From the journals: JLR

How does gastric bypass affect microRNA production? How does adiponectin fight fatty plaques? How is ceramide concentration sensed in cilia? We offer summaries of recent papers from the Journal of Lipid Research addressing these questions.

Gastric bypass affects microRNA production

Over one-third of people in the United States are obese, putting them at increased risk for heart disease, stroke, diabetes and certain cancers. Bariatric surgeries, procedures performed on the stomach or intestines to induce weight loss, can help these individuals lose weight. The most commonly performed weight loss surgery, a gastric bypass, creates a small pouch from the stomach that connects directly to the small intestine. After the surgery, the usable portion of the stomach is very small, limiting the amount a person can eat. In addition, swallowed food bypasses most of the stomach and some of the small intestine, causing less food to be absorbed.

Sharad Patil/NIH Flickr

During a gastric bypass surgery, the top portion of the stomach is made into a small
pouch and connected directly to the small intestine, a process that decreases nutrient
absorption and eventually leads to weight loss.

Even before they lose weight, patients' metabolic and cardiovascular systems function better after the surgery. Jan Hoong Ho at the University of Manchester and a team of British and Australian researchers have discovered how high-density lipoprotein, or HDL, the so-called "good cholesterol," might be involved in this phenomenon.

Lipoproteins are small particles that carry cholesterol, other lipids, proteins and nucleic acid cargo between cells. HDL is considered helpful because it transports cholesterol out of tissues and to the liver, where it can be neutralized. However, researchers do not yet understand exactly how HDL controls the removal of cholesterol from tissues. Recently, researchers have found that HDL particles can carry microRNAs, short RNAs that impede the expression of genes. In a recent study in the Journal of Lipid Research, Ho and colleagues demonstrate that the microRNAs within HDL particles may confer the protective effects of gastric bypass.

The group showed that HDL's cholesterol efflux capacity is improved after gastric bypass, independent of weight loss, and that this improved function correlates with the levels of certain microRNAs within the HDL particle. The discovery of microRNAs that regulate the removal of cholesterol from tissues gives researchers a potential therapeutic avenue in the treatment of obesity and metabolic disorders.

How adiponectin fights fatty plaques

The formation of fatty plaques in the arteries, called atherogenesis, can lead to problems such as heart attack, stroke or even death. Fat cells, called adipocytes, secrete a protein called adiponectin into the bloodstream, where it can block these fatty plaques from forming, but researchers do not yet know how adiponectin performs this protective function. In a recent study in the Journal of Lipid Research, investigator Akemi Kakino from Shinshu University and a team of Japanese researchers describe how adiponectin protects against atherogenesis by blocking the uptake of specific types of low-density lipoprotein, or LDL, that have atherogenic properties.
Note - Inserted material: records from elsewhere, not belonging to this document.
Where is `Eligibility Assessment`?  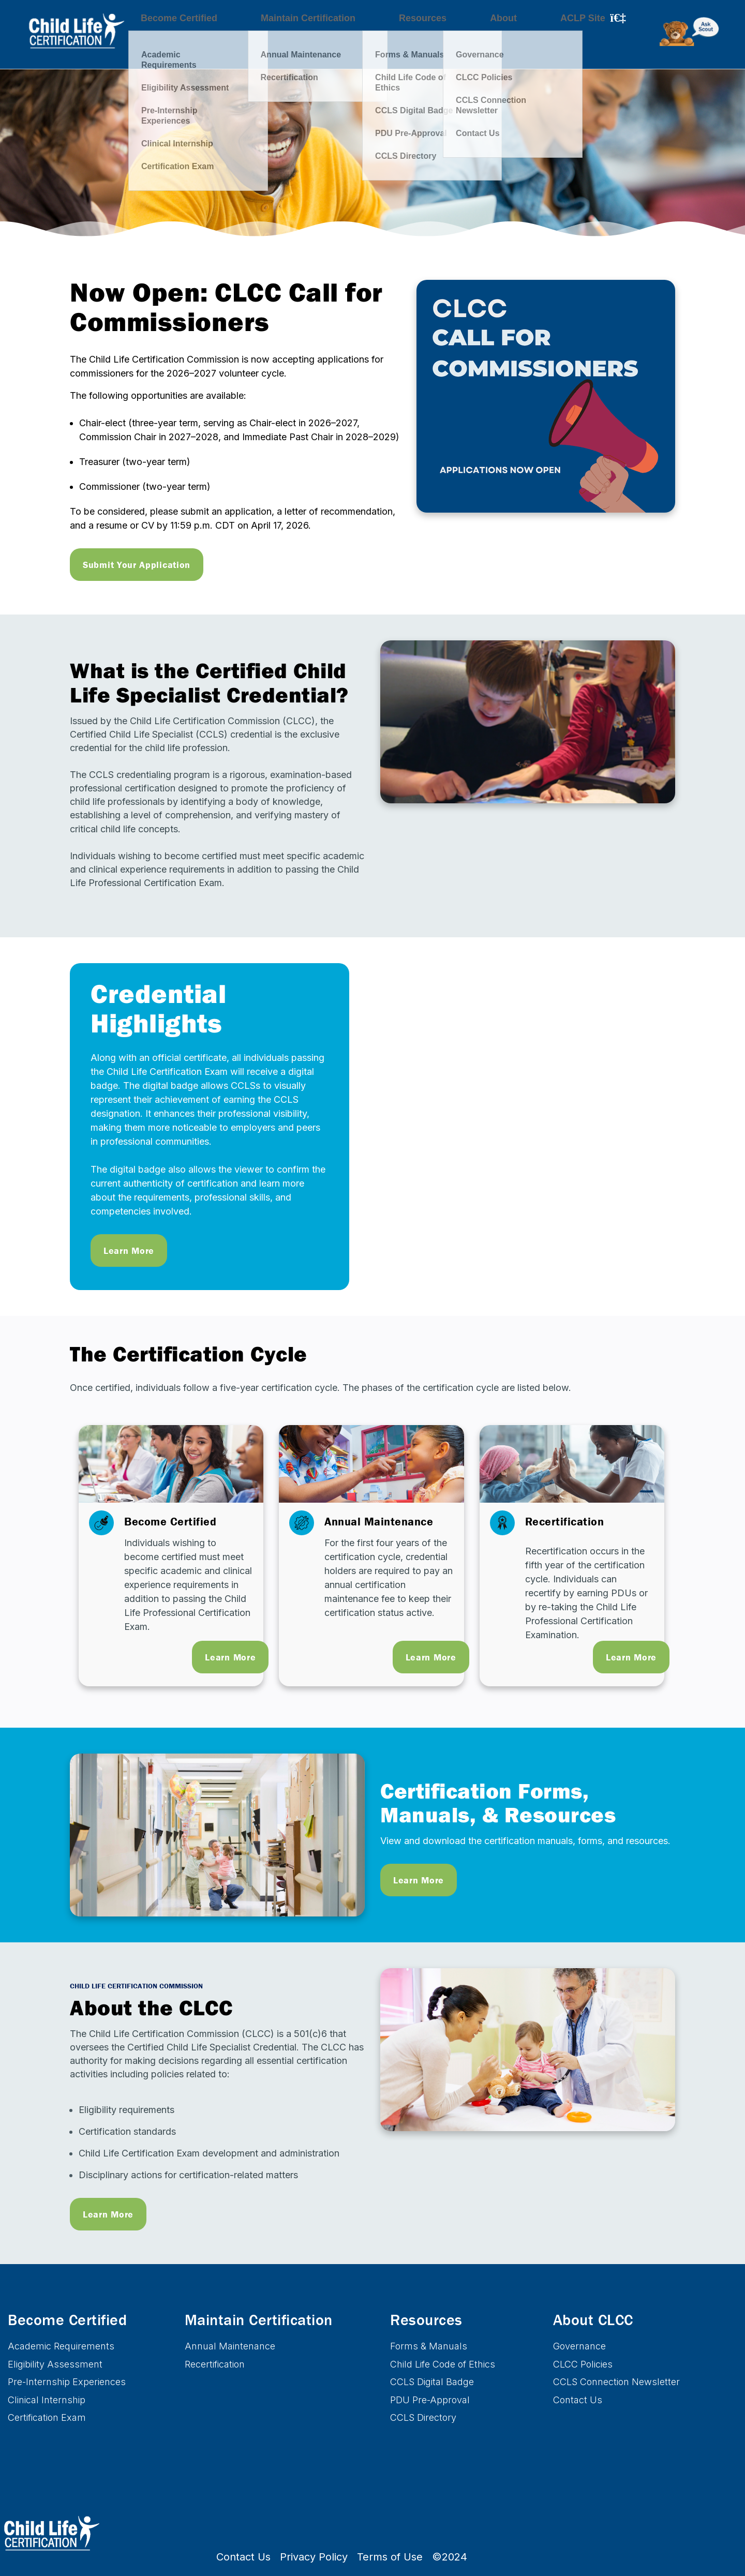 Eligibility Assessment is located at coordinates (55, 2364).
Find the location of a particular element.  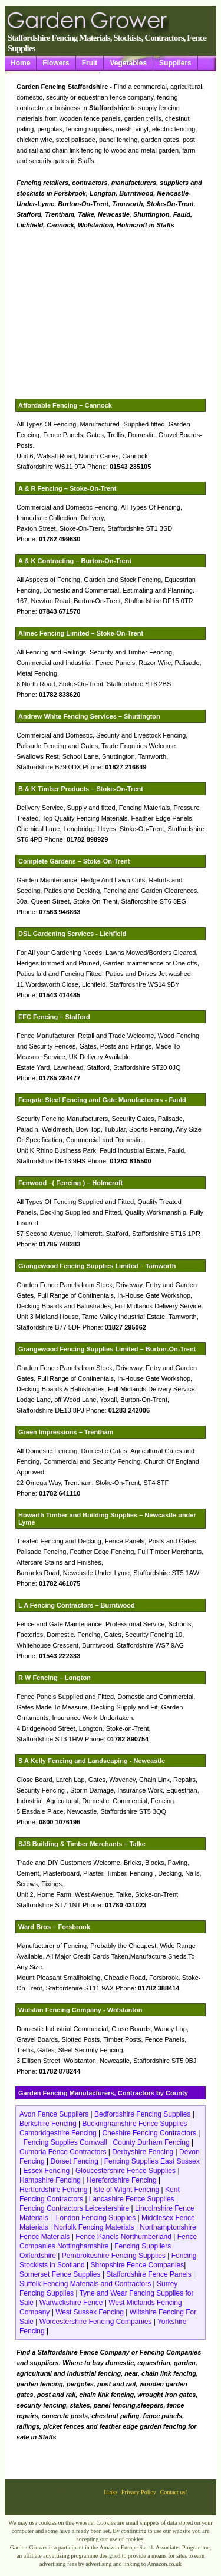 Staffordshire Fence Panels is located at coordinates (149, 2274).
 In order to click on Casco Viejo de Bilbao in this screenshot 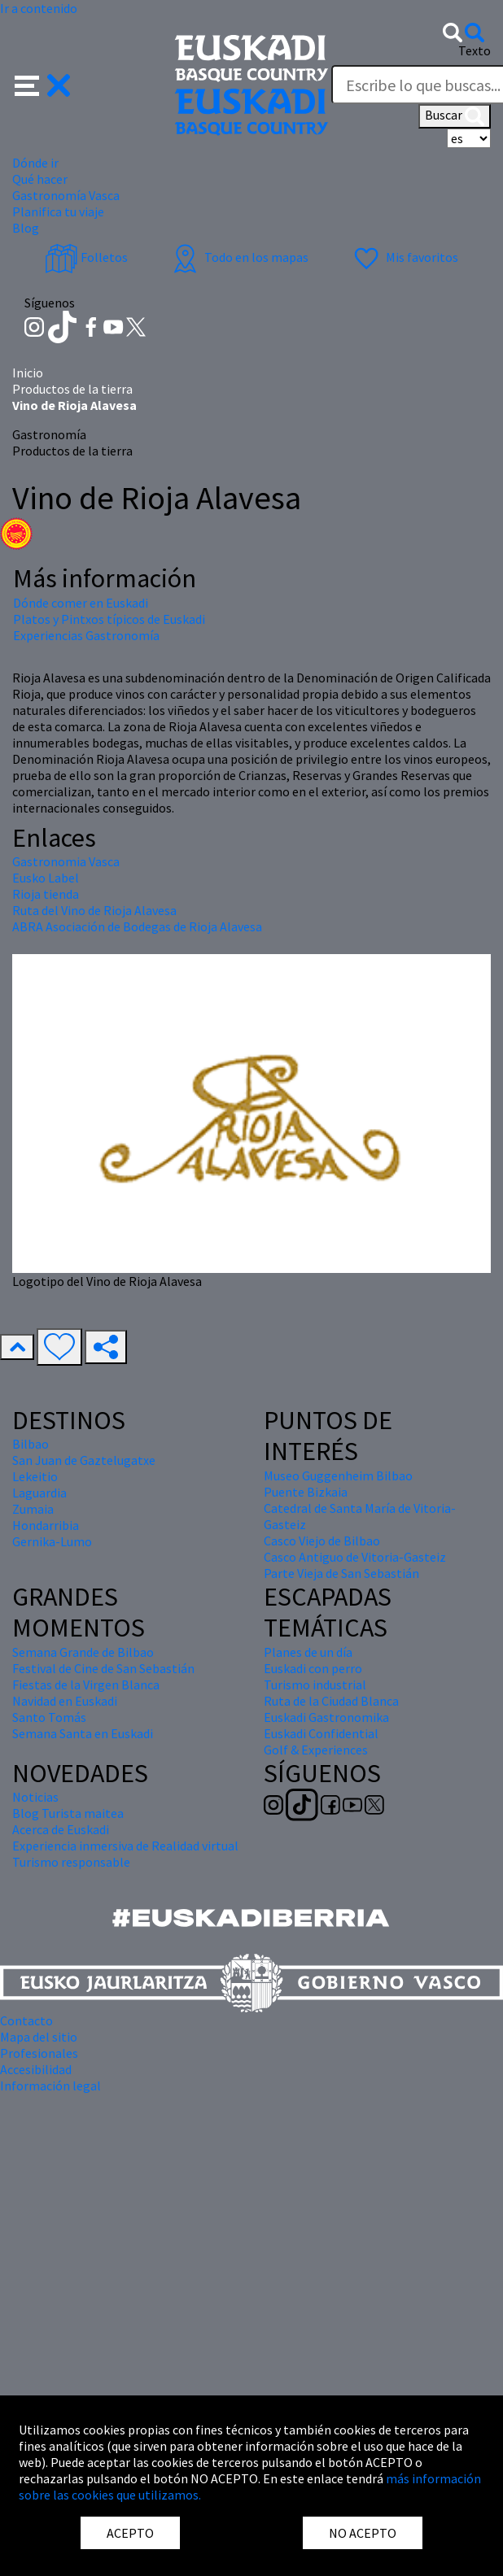 , I will do `click(322, 1540)`.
These atherogenic varieties, such as oxidized LDL and electronegative LDL, enter cells via scavenger receptors and trigger a cell signaling cascade that causes plaque formation. The researchers found that the more adiponectin there was in the cell culture medium, the less efficiently LDL could gain entry into the cells. The decrease in plaque-causing LDL uptake led to lower levels of LDL-induced atherogenic signaling cascades. The authors used the same concentrations of adiponectin found in the human body, strongly supporting the idea that blocking atherogenic LDL uptake is a physiological function of the protein and not just something that occurs in artificial laboratory conditions. Overall, the results provide insights into how adiponectin protects us from developing fatty arteries and offer a new therapeutic target in the treatment of atherosclerosis-related diseases.

Ceramide anchors cilia proteins

Cellular cilia depend on an axle-and-spoke arrangement of microtubules for structural integrity, meaning that to generate cilia, a cell must synchronize microtubule and membrane extension. The plasma membrane lipid ceramide regulates the length of cilia and transport along growing cilia, but researchers have been uncertain of how ceramide concentration is sensed.

Esaah6/Wikimedia Commons

A recent article in the Journal of Lipid Research gives new insight into how cilia
are built.

In a recent article in the Journal of Lipid Research, Priyanka Tripathi and a team from the University of Kentucky report that lipid modification of cysteine residues on a microtubule protein allows direct binding to ceramide in the membrane. Microtubules are made up of two subunits, alpha tubulin and beta tubulin, each of which can be post-translationally modified. A subset of acetylated alpha tubulin is palmitoylated, and the researchers showed using immunoprecipitation and fluorescence microscopy that palmitoylation allows tubulin to bind to ceramide. It also helps tubulin recruit a GTPase involved in protein transport into the cilia.

The authors report that the interaction between ceramide and palmitoyl-tubulin is required for new cilia to form in human-derived neural progenitor cells, where they eventually mature into dendrites and axons. The interaction is also necessary for a distantly related eukaryotic algae to grow flagella.